Aim of the task:
Working through the lines below, return each one that holds "أمازون".

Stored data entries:
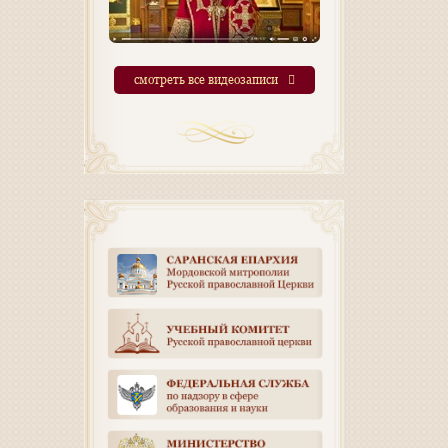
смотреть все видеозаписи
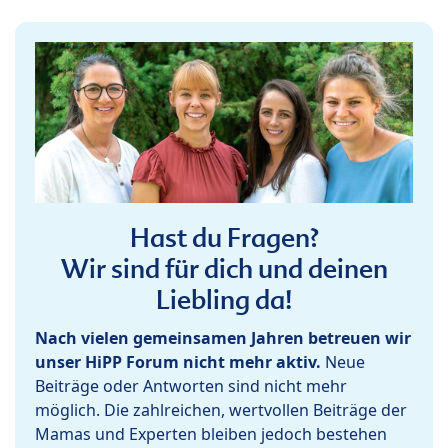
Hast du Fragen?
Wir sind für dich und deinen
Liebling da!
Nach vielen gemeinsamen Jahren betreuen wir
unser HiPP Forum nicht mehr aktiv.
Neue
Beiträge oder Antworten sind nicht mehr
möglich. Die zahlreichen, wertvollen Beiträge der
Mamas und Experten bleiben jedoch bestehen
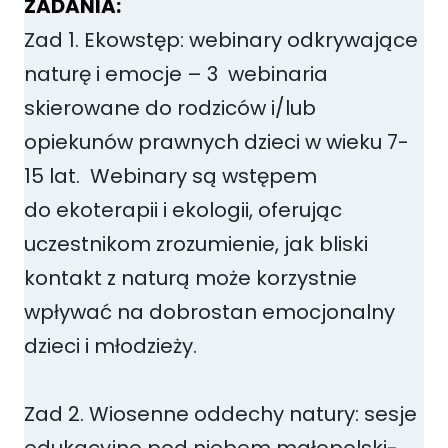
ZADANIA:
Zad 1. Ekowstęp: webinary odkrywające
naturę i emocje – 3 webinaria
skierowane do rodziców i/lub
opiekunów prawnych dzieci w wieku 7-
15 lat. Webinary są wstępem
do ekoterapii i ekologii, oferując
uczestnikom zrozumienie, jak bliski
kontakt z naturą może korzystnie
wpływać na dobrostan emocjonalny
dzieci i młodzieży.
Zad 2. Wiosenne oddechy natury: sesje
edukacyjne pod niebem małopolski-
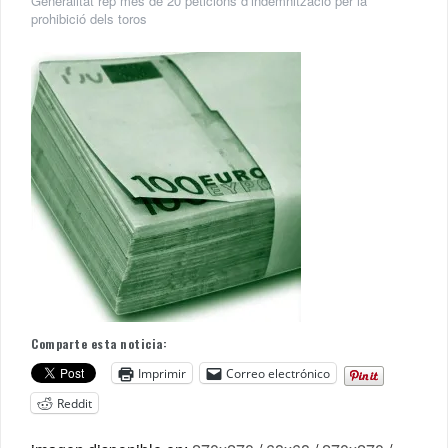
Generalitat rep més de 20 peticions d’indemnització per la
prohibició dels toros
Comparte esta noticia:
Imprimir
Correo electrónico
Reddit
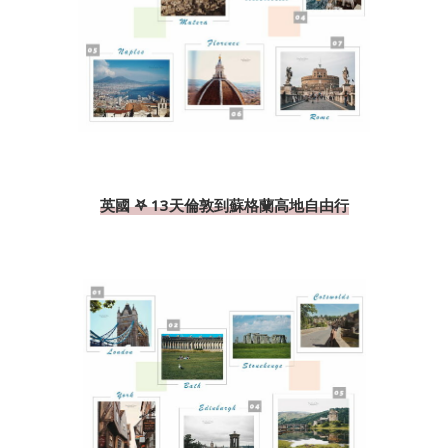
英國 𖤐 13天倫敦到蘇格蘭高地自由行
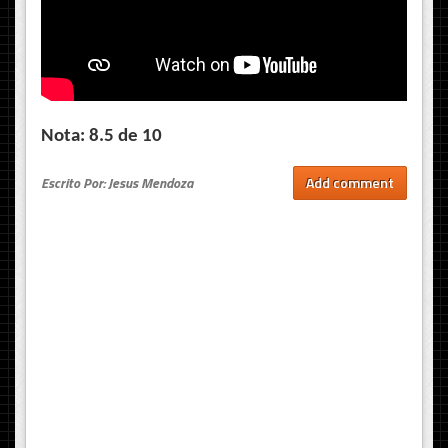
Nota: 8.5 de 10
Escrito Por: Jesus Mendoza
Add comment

...

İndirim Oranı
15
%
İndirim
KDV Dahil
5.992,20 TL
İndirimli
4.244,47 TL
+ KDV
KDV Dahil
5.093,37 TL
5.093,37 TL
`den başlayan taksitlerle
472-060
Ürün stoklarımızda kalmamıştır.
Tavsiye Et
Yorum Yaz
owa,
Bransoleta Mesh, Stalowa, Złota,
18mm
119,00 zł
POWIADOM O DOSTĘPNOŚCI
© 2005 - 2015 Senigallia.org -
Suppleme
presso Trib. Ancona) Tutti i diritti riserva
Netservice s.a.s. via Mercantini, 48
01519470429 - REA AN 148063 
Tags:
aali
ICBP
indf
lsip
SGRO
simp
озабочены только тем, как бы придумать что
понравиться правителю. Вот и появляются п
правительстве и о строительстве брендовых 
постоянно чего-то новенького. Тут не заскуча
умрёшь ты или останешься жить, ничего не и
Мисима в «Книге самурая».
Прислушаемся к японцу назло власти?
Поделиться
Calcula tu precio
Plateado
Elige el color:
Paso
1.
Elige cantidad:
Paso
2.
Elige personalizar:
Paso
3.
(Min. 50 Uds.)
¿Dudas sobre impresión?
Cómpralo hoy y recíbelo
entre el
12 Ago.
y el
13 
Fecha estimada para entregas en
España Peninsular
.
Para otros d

--

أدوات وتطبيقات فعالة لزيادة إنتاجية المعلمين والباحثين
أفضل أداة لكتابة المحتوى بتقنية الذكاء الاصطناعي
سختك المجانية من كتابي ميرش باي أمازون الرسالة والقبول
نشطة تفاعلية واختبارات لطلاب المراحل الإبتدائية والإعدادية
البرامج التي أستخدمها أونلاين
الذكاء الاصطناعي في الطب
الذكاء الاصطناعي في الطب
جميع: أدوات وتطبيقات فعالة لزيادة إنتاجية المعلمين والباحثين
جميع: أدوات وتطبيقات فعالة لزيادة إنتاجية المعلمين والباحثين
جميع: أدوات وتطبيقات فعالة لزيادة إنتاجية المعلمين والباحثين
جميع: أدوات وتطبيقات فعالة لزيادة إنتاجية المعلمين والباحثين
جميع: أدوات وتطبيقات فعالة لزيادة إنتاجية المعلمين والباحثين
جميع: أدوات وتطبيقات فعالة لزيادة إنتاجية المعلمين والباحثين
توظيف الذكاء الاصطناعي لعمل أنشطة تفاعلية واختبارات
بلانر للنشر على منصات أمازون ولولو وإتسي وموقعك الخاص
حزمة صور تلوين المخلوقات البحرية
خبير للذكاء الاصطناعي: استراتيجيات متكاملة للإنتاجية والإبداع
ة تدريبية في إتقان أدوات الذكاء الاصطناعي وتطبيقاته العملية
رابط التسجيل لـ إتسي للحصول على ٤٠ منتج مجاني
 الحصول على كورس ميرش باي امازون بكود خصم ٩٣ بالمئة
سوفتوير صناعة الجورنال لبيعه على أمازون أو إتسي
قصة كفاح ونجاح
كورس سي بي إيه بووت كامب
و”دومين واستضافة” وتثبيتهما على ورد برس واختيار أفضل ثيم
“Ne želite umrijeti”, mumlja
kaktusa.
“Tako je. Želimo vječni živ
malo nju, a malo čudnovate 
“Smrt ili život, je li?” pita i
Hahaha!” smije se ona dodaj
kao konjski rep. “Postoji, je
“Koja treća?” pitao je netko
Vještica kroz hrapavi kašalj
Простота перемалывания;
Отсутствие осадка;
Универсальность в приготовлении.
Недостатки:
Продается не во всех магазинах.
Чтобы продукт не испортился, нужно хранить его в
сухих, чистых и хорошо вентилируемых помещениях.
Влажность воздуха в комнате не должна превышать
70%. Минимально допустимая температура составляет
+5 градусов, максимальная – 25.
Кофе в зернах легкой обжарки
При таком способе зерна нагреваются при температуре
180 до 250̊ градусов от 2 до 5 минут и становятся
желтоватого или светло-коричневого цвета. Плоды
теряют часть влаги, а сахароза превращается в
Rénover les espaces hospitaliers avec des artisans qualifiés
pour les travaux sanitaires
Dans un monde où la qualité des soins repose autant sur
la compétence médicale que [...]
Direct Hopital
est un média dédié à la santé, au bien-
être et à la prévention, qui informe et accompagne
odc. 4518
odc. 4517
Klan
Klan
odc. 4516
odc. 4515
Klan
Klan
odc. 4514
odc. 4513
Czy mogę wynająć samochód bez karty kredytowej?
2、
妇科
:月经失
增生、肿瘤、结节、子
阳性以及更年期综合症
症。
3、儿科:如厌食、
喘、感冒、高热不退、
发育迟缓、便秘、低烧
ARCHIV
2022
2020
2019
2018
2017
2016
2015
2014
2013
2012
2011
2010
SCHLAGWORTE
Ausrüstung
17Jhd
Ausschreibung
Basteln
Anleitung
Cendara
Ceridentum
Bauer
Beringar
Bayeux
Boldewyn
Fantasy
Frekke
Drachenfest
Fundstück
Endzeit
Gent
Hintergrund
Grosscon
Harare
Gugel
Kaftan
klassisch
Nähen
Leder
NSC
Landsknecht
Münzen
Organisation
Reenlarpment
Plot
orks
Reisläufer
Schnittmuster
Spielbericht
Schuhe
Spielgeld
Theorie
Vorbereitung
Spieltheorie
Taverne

Answer box:
سختك المجانية من كتابي ميرش باي أمازون الرسالة والقبول
بلانر للنشر على منصات أمازون ولولو وإتسي وموقعك الخاص
سوفتوير صناعة الجورنال لبيعه على أمازون أو إتسي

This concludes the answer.